Не подумайте, что меня это утешало, просто крепко запомнилась мысль отца Дорофея, что Господь дает мне возможность учиться на чужих судьбах, прежде чем я начну разбираться в собственной…
– Сам понимаешь, – начал Сергей свой рассказ, – после училища у всех дороги разошлись. Будь другой век на дворе, может, мы, былые курсанты, встречались бы изредка в разных портах, а то и на морских дорогах сигналили друг другу на встречных курсах. Но времена круто переменились. О будущей профессии мы могли только догадываться…
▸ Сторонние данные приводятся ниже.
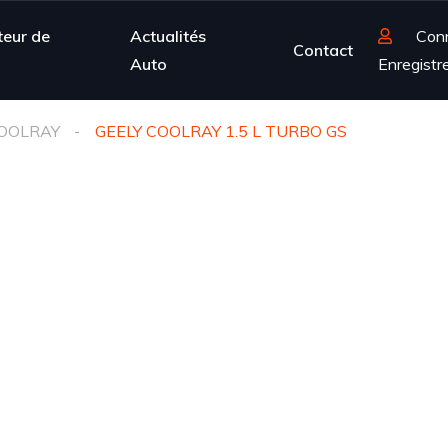
teur de
Actualités
Con
Contact
Auto
Enregistr
OOLRAY
GEELY COOLRAY 1.5 L TURBO GS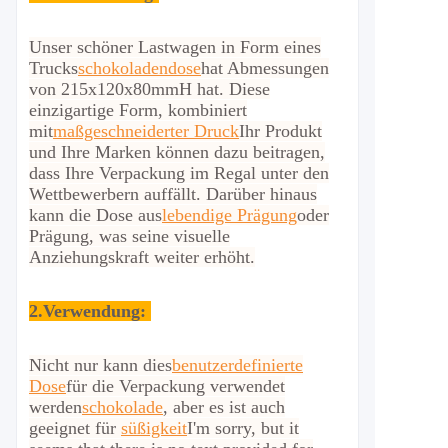
Unser schöner Lastwagen in Form eines
Trucks
schokoladendose
hat Abmessungen
von 215x120x80mmH hat. Diese
einzigartige Form, kombiniert
mit
maßgeschneiderter Druck
Ihr Produkt
und Ihre Marken können dazu beitragen,
dass Ihre Verpackung im Regal unter den
Wettbewerbern auffällt. Darüber hinaus
kann die Dose aus
lebendige Prägung
oder
Prägung, was seine visuelle
Anziehungskraft weiter erhöht.
2.
Verwendung:
Nicht nur kann dies
benutzerdefinierte
Dose
für die Verpackung verwendet
werden
schokolade
, aber es ist auch
geeignet für
süßigkeit
I'm sorry, but it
У меня и вовсе положение сложилось пиковое: сразу после выпуска угораздило меня жениться. Ты ведь Ленку помнишь, к которой я, бывало, на свиданки линял в самоволку с вечерних занятий? Ну, вот с ней я и расписался… В пословице слыхал, как говорится? «Одна голова не бедна, а и бедна – так одна». Семью, хоть и маленькую, обеспечивать надо. Пораскинув, решили мы: схожу я в загранку на пару рейсов. Сходил. А дальше – игра свеч не стоила: не те пошли в морях заработки.
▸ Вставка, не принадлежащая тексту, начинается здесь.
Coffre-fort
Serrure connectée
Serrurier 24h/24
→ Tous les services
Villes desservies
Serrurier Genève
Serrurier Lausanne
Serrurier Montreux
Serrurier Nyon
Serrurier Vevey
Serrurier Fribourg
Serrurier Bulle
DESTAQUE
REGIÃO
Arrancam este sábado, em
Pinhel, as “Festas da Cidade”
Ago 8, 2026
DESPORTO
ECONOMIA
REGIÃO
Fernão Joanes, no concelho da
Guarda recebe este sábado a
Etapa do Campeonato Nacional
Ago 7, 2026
Привез я всякого барахла из-за бугра – кое-что через таможню, остальное контрабандой – и толкнул через Ленкиного батю. У него имелись старые, прочные связи в торговле. На вырученные деньги решили мы с женой съездить «челноками» за новым товаром. Сначала в Турцию, потом в другие страны. Ленкин батя обеспечивал сбыт. Всевозможные накрутки, пересортица, «левые» этикетки – в этих делах он был как рыба в воде!..
Курочка по зернышку клюет – стали зарабатывать. На себе сумки с товаром таскали, совали башли на взятки таможенникам. Молодые были: энергии, риска, выдумки – хоть отбавляй!
Со временем наладились связи и в таможне, и за бугром. Со шмотья переключились мы на табачный бизнес, сами уже не мотались, нанимали людей, чтоб на нас работали. Научились со скидками закупать на складах оптовые партии. У Ленки прямо нюх на запросы покупателей был! Вскоре мы уже не просто следовали за модой, а собственными силами организовывали спрос на товар, который рекламировали.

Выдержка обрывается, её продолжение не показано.